El detenido responde que no.
El policía revisa unos papeles y dice que es lo que pone allí y lo que pone allí es la opinión del Estado.
–¿Acaso el Estado puede equivocarse? –añade.
El detenido enmudece, porque acusar al Estado de equivocarse puede acarrear más conflictos que la usurpación de personalidad.
El Estado, en los regímenes totalitarios, lleva siempre la razón.

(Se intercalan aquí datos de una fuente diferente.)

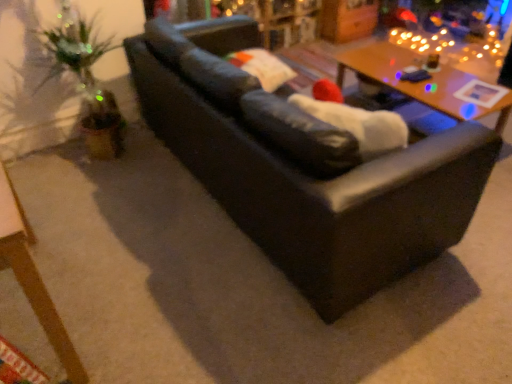 Question: Is wooden table at lower left, the 2th table in the right-to-left sequence, wider than wooden table at upper right, which is the first table from back to front?

Choices:
 (A) no
 (B) yes

Answer: (A)

Question: Considering the relative sizes of wooden table at lower left, the first table in the left-to-right sequence, and wooden table at upper right, acting as the second table starting from the left, in the image provided, is wooden table at lower left, the first table in the left-to-right sequence, smaller than wooden table at upper right, acting as the second table starting from the left,?

Choices:
 (A) yes
 (B) no

Answer: (A)

Question: Is wooden table at lower left, the first table in the left-to-right sequence, taller than wooden table at upper right, which is the first table from back to front?

Choices:
 (A) no
 (B) yes

Answer: (B)

Question: Is the depth of wooden table at lower left, the 2th table in the right-to-left sequence, greater than that of wooden table at upper right, arranged as the first table when viewed from the right?

Choices:
 (A) no
 (B) yes

Answer: (A)

Question: Is wooden table at lower left, acting as the second table starting from the back, outside of wooden table at upper right, arranged as the first table when viewed from the right?

Choices:
 (A) yes
 (B) no

Answer: (A)

Question: From a real-world perspective, is wooden table at lower left, the first table in the left-to-right sequence, beneath wooden table at upper right, acting as the second table starting from the left?

Choices:
 (A) yes
 (B) no

Answer: (B)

Ahí tienen a Kim Jong-un llevando la razón en materia de cerdos. El Amado Líder, o como se conozca a este individuo de la saga familiar de amados y queridos, no sabe nada acerca de estos animales, pero le han invitado a visitar una granja y ahí lo tienen: se ha separado del séquito, se ha acercado a los gorrinos y ha empezado a opinar sobre su peso, su tamaño su coloración, su textura…, no tenemos ni idea.
Lo cierto es que su actitud es la de un entendido en el trance de proporcionar una lección magistral sobre la materia.
De hecho, sus subordinados han cogido un cuaderno y un lápiz para tomar nota.
A lo mejor, Kim Jong-un acaba de decir que esos ciervos están un poco pasados de kilos.
Si él dice que son ciervos, son ciervos.
O quizá se está limitando a contarlos: uno, dos, tres, cuatro, para presumir de sus conocimientos de aritmética.
Sea lo que sea, la escena acojona porque uno, en cuanto hombre, incluso en cuanto cerdo (todos mamíferos al fin y al cabo), también la sufre en alguna medida.
Aquí, el único que disfruta es el gordo.